氷食地形とは、氷河が岩盤を削り取ることによって形成されるさまざまな地形の総称です。

氷食地形(ひょうしょくちけい)とは、氷河が流動する際に岩盤を侵食・削剥することで生まれる地形の総称です。氷河は大量の氷と岩屑(がんくつ)を含みながらゆっくりと移動するため、その底面や側面が岩盤に強い力を与え、長い年月をかけ特徴的な地形を刻み込みます。

氷食の主な作用には、岩盤を引きはがす「抜き取り作用(プラッキング)」と、氷河底面の岩石が岩盤を磨き削る「磨食作用(アブレイション)」の二種類があります。これらの作用が組み合わさることで、多彩な地形が生み出されます。

代表的な氷食地形には以下のものがあります。

  • U字谷:谷底が平らで側壁が急峻な断面U字形の谷。元のV字谷が氷河によって削られて形成される。
  • カール(圏谷):山頂付近にある椀状のくぼ地。氷河の出発点に形成される。
  • ホーン(角峰):複数方向からのカール浸食で尖った山頂が残った地形。

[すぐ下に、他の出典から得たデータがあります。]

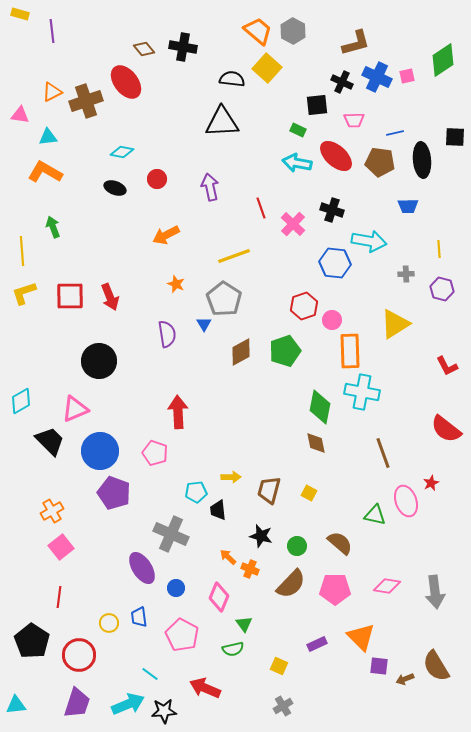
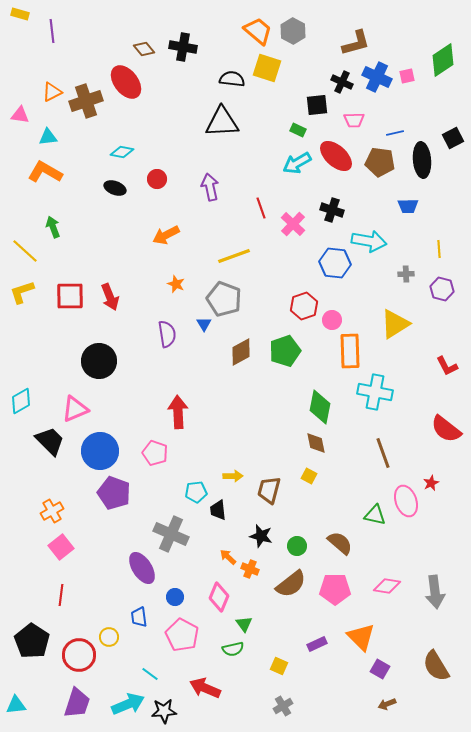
yellow square at (267, 68): rotated 24 degrees counterclockwise
black square at (455, 137): moved 2 px left, 1 px down; rotated 30 degrees counterclockwise
cyan arrow at (297, 163): rotated 40 degrees counterclockwise
yellow line at (22, 251): moved 3 px right; rotated 44 degrees counterclockwise
yellow L-shape at (24, 293): moved 2 px left, 1 px up
gray pentagon at (224, 299): rotated 12 degrees counterclockwise
cyan cross at (362, 392): moved 13 px right
yellow arrow at (231, 477): moved 2 px right, 1 px up
yellow square at (309, 493): moved 17 px up
brown semicircle at (291, 584): rotated 8 degrees clockwise
blue circle at (176, 588): moved 1 px left, 9 px down
red line at (59, 597): moved 2 px right, 2 px up
yellow circle at (109, 623): moved 14 px down
purple square at (379, 666): moved 1 px right, 3 px down; rotated 24 degrees clockwise
brown arrow at (405, 679): moved 18 px left, 25 px down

マッターホルンが有名。
  • フィヨルド:氷食を受けたU字谷が海面下に沈んで形成された複雑な入り江。
  • 氷河擦痕・研磨面:岩盤表面に氷河が刻んだ条線や滑らかな面。

氷食地形は過去の氷河の存在・規模・流動方向を知る重要な手がかりとなり、地球史や気候変動の研究においても欠かせない情報を提供します。

使い方・例文

ノルウェーのフィヨルドやスイスアルプスのU字谷・ホルンは、典型的な氷食地形として地理・地学の授業でよく取り上げられます。